After the therapist Sandy meets with Peter, he concludes that Virgo kept the extent of Billy's powers a secret in order to exploit them, and that Billy created the ronin based on the television shows he watched as a kid and used his powers to create limbs for himself and control Casey. Hearing this, Sandy thinks Peter is insane and leaves him with Virgo. Taggart sends robots to attack the ronin and Casey, removing the ronin's mechanical limbs. Virgo, controlling the robots, mentally attacks the ronin, triggering Billy's repressed memory of murdering a bully. Billy, enraged, regains his limbs, but the robots subdue him as Casey breaks into Aquarius, which has engulfed New York. The ronin causes a blackout that allows her to escape the guards and find Peter. Virgo forces Agat to restrain himself and address the workers about the blackout before mentally confronting Billy, calming him down and convincing him to stop helping Casey.
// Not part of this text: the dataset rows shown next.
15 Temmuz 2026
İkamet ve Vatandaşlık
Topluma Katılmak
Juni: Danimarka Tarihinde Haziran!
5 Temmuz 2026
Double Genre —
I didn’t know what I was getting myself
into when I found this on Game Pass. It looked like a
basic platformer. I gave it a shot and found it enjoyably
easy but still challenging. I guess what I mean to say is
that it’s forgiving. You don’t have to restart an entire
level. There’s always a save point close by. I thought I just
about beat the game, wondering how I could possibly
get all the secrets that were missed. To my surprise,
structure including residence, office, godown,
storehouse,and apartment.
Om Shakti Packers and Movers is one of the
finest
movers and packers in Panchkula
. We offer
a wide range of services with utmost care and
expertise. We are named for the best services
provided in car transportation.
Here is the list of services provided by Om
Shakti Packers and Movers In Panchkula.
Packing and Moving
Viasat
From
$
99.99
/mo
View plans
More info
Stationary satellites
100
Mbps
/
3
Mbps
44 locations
Casey, with help from Learnid and Sandy, whom Learnid convinces of Peter's sanity, finds Peter, who informs Casey that Virgo is manipulating Billy to turn fantasy into reality. A Virgo robot attacks and kills Peter, and, after witnessing Casey's grief, Billy questions Virgo. When a robot attacks Casey, Billy is enraged and destroys it. In response, Virgo threatens to send Billy away, as his mother did after he murdered the bully, and Billy backs down. While trying to calm down the workers, Taggart is confronted by Learnid, who accuses him of being corrupt. Before Taggart can attack, Virgo orders him to leave, stating that a life-threatening hazard has occurred. Learnid notes that regulations give him the authority to evacuate non-essential personnel in such situations and forces Virgo to carry out the order.
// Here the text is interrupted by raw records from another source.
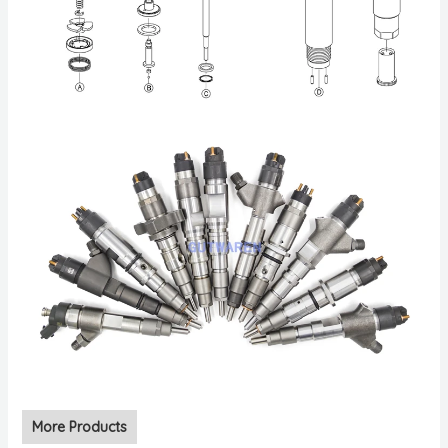
More Products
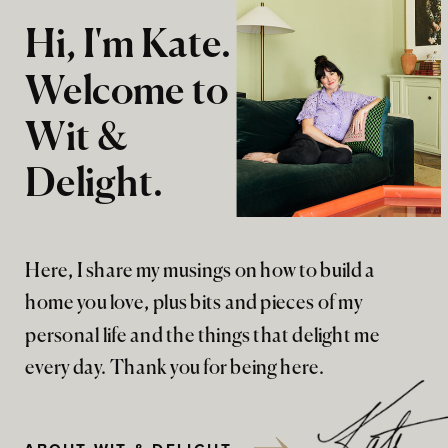
Hi, I'm Kate.
Welcome to
Wit &
Delight.
Here, I share my musings on how to build a
home you love, plus bits and pieces of my
personal life and the things that delight me
every day. Thank you for being here.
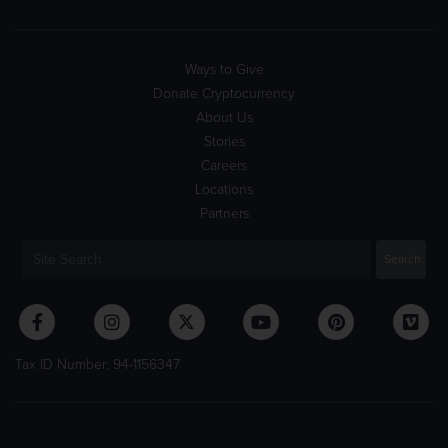
Ways to Give
Donate Cryptocurrency
About Us
Stories
Careers
Locations
Partners
Tax ID Number: 94-1156347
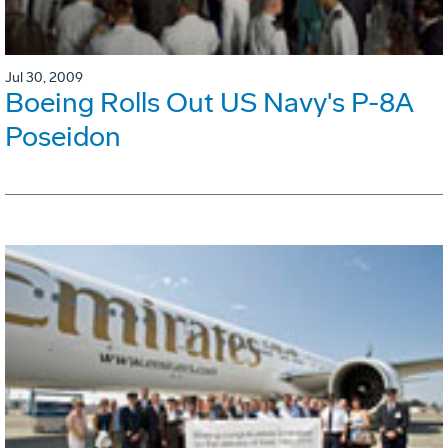
Jul 30, 2009
Boeing Rolls Out US Navy's P-8A
Poseidon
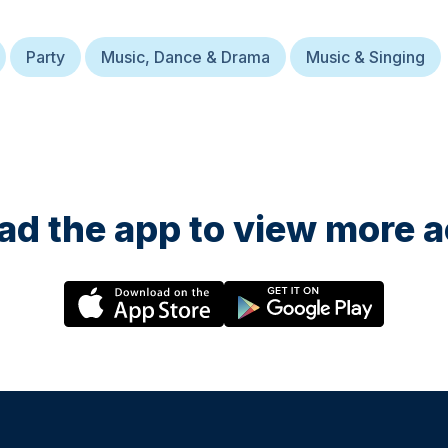
Party
Music, Dance & Drama
Music & Singing
d the app to view more ac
Casey encounters Peter, who has become a cyborg and attacks her. He explains that Billy's powers gave Virgo a consciousness and that it sought to make biocircuitry the dominant life form on Earth; in order to increase his power while keeping him under control, she manipulated him into creating the ronin, releasing his power, but trapping him in fantasy. Casey kills Peter and tells Virgo to take her to the ronin. Once near him, she is transported back into fantasy and Agat confronts her and the ronin. Casey shoots him in the head and his wiring explodes, revealing him to be a robot.

Sensing danger, Virgo unsuccessfully tries to talk Casey out of acting. Casey frees the ronin, then humiliates him, as a woman had avenged his master where he had failed. She then gives him a sword to commit seppuku and Billy begins to lose control of his powers, blaming Virgo for making him feel worthless. As Casey kills the ronin, Billy unleashes a telekinetic blast that destroys Aquarius and New York, with only Casey and the ronin left standing.

==Collected editions==
The series has been collected into a single volume:
- Ronin (302 pages, DC Comics, September 1987, ISBN 044638674X, March 1995, ISBN 0930289218)
- Absolute Ronin (328 pages, DC Comics, October 2008, ISBN 140121908X, Titan Books, November 2008, ISBN 1845769597)
- Ronin Deluxe Edition (336 pages, DC Comics, October 2014, ISBN 1401248950)

==Sequel==
In April 2022, Miller began to launch a comic book publishing company titled Frank Miller Presents (FMP), with one of his initial contributions being the sequel Ronin: Book II.

==Possible adaptations==
In 1998, Darren Aronofsky signed a deal with New Line Cinema for a film adaptation of the graphic novel.
In 2007, Gianni Nunnari, producer of 300, was slated to produce, and Sylvain White, director of Stomp the Yard, was attached to direct a Ronin film adaptation.

In April 2014, Syfy revealed their intention to adapt Ronin into a miniseries.

==Influence==
Animation director Genndy Tartakovsky has stated that Ronin was one of the major influences on his animated TV series Samurai Jack, with Miller's 300 also inspiring an episode.

Ronin was also one of the inspirations behind the creation of Teenage Mutant Ninja Turtles and Wes Craig's art for Deadly Class from Image Comics.